The Irish Technology Leadership Group (ITLG), a Silicon Valley-based group of has signed an agreement with Trinity College Dublin and University College Dublin aimed at driving Irish innovation and creating new business opportunities in the US for emerging Irish companies.
According to a press release, TCD Provost John Hegarty, UCD President Hugh Brady and ITLG chair John Hartnett announced a memorandum of understanding on Monday, 15 June to promote technological innovation, and the goals of the recently announced Innovation Alliance between UCD and TCD, through this partnership.
The group also announced a summit meeting at the Irish embassy in Washington DC on 10 September, 2009. This meeting will be aimed at devising a programme of collaboration around a number of areas set out in the memo of understanding:
- To explore and advance new mechanisms for business creation and scaling for Ireland
- To explore creation and management of a dedicated technology venture capital fund
- To partner on the delivery of innovation training to the student body of the Innovation Alliance, through case study presentation and mentoring of project work within the Innovation Academy.
ITLG chair John Hartnett said, “In the midst of Irish and US economic turmoil, there has never been a more important moment to foster and invest in technological innovation. ITLG is delighted to seize the opportunity to pursue that objective in partnership with Ireland’s premier research universities through the Innovation Alliance”.
- Press release – Businesswire.com: Silicon Valley Tech leaders sign innovation accord with Ireland’s leading universities, plan US-Ireland Summit for Washington DC
- Irish Technology Leadership Group
- Press release announcing establishment of TCD- UCD Innovation Alliance and Innovation Taskforce (March 2009)
A group of high-level Irish representatives should be gathered to reach out to the Irish diaspora to assist in economic development, says an Irish-American founder of the San Francisco-based Irish Technology Leadership Group.
Tom McEnery, a former mayor of San Jose, is quoted in the Sunday Business Post as saying,
It is now time to assemble the best and most significant Irish representatives – like President McAleese, key government and Enterprise Ireland people, U2, Seamus Heaney and the Abbey players as well as certain chief executives – to help Ireland in these tough times.
If these representatves reached out to successful second- and third-generation Irish around the world, then a rich vein of relationships that could achieve real results would be initiated.
McEnry said that the focus of Irish outreach efforts needs to shift from the traditional centres of Irish-American power:
Politicians need to make more visits to Silicon Valley, where there are 700,000 technology workers – and less to Washington, New York and Chicago.
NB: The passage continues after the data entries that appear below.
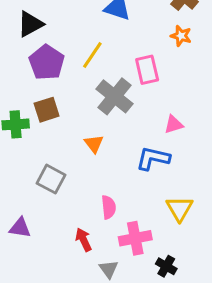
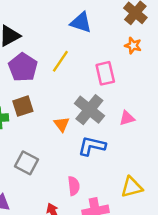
gray cross: (115, 96) -> (89, 110), moved
orange triangle: (94, 144) -> (62, 124), moved
blue L-shape: (153, 158) -> (92, 146), moved
yellow triangle: (180, 209) -> (132, 187), turned 45

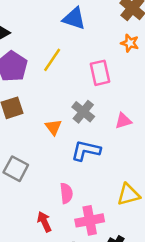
gray cross: (89, 110) -> (83, 112), size x0.7

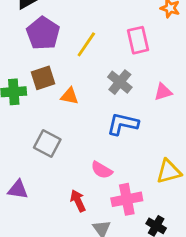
yellow line: (52, 60) -> (86, 44), moved
orange triangle: (53, 127) -> (70, 96), moved, turned -42
pink semicircle: (66, 193) -> (102, 170), turned 126

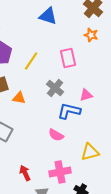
blue L-shape: (123, 124) -> (69, 111), moved
pink semicircle: (102, 170) -> (56, 135), moved

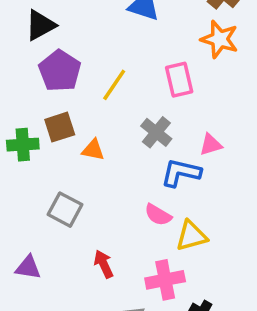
orange star: (91, 35) -> (220, 39), size x1.5
yellow triangle: (90, 152) -> (191, 236), moved
red arrow: (25, 173) -> (104, 264), moved

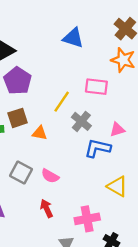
pink rectangle: (179, 80) -> (96, 87), turned -70
yellow line: (114, 85) -> (62, 102), moved
pink semicircle: (158, 215) -> (50, 176), moved
yellow triangle: (191, 236) -> (117, 186), moved, turned 45

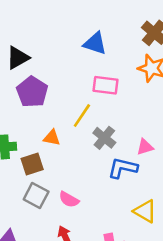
pink rectangle: (96, 87) -> (106, 85), moved
brown square: (18, 118) -> (32, 164), moved
orange triangle: (40, 133) -> (52, 138), moved

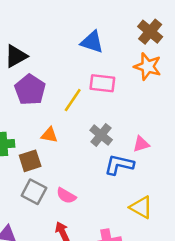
yellow line: (82, 115) -> (73, 100), moved

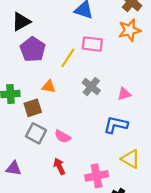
orange star: (148, 66) -> (130, 30), turned -30
blue L-shape: (119, 165) -> (116, 125), moved
yellow triangle: (141, 207) -> (131, 159), moved

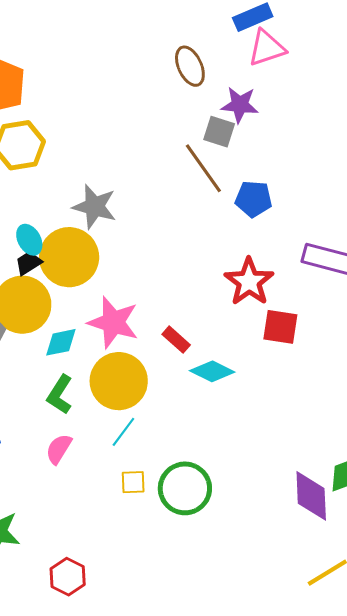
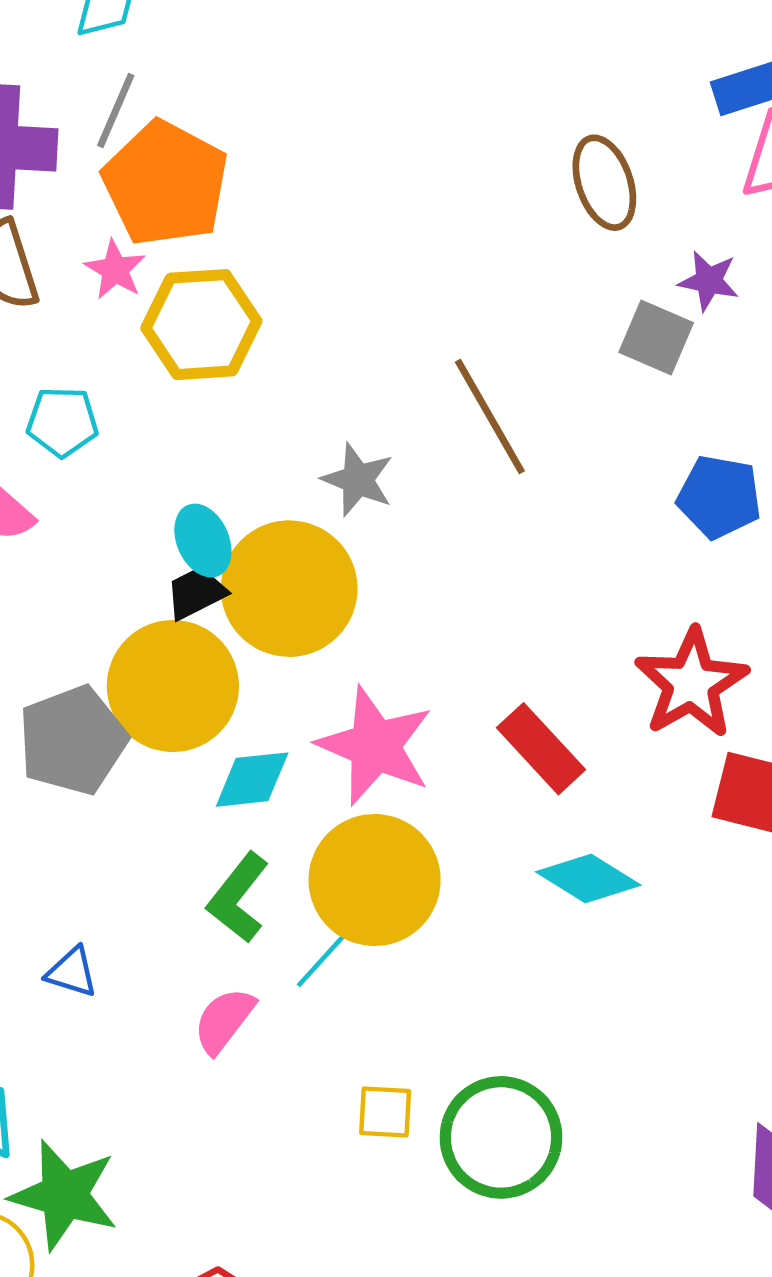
purple star: (240, 105) -> (709, 281), size x0.7
brown line: (203, 168) -> (490, 417), moved
gray star: (95, 207) -> (358, 480), size x0.7
red rectangle: (176, 340) -> (541, 749), moved, size x1.4
cyan line: (123, 432) -> (324, 957), moved

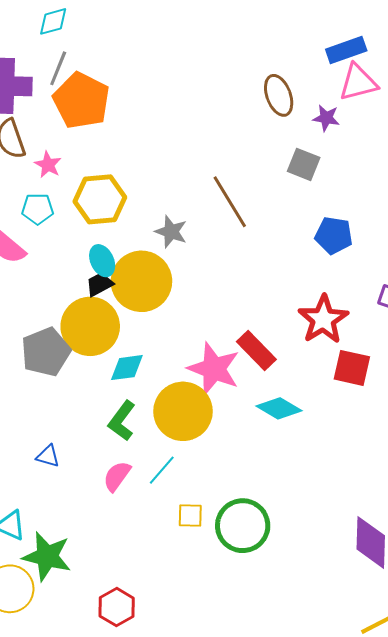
pink star: (115, 270) -> (48, 165), moved
purple star: (709, 281) -> (326, 118), moved
yellow hexagon: (201, 325) -> (100, 199), moved
pink star: (375, 746) -> (214, 369), moved
cyan line: (324, 957) -> (162, 470), moved

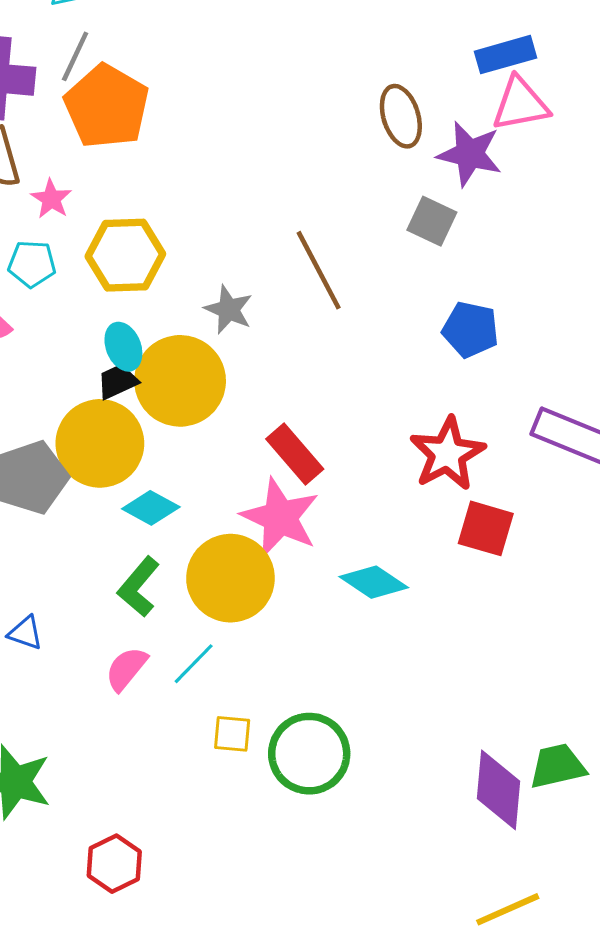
purple star: (326, 118) -> (470, 154), size x1.6
red rectangle: (256, 351) -> (295, 454), moved
cyan diamond: (127, 368) -> (151, 508), turned 33

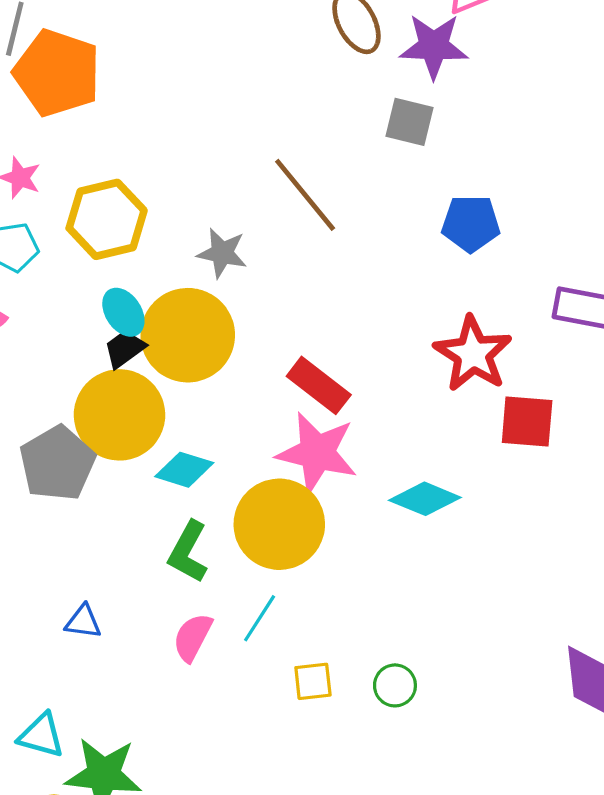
green circle: (309, 754) -> (395, 685), size x0.5

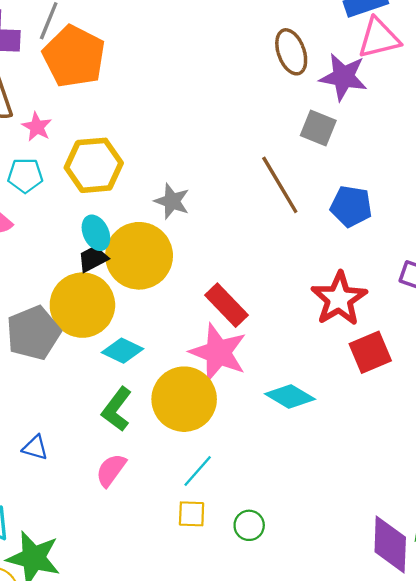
brown line: (305, 195) -> (280, 185), moved
red square: (527, 421) -> (370, 352), turned -36
cyan line: (260, 618) -> (198, 471), moved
Silicon Valley is successsful because of the Californian government’s investment in universities, the development of a proper transport network via public-private partnerships, and the availability of capital to support enterprise ventures.
Ireland has good universities, but it hasn’t achieved the others to the extent that is needed, and that is where the focus needs to be now. Ireland has come a long way in the last 20 years, and everything that can be done now to sustain that must be done.
Sunday Business Post: Irish diaspora must be tapped for support
The Irish Technology Leadership group, a San Francisco-based group of technology executives, are eager to lend their support to Ireland’s economy, according to an article in TechCentral.ie.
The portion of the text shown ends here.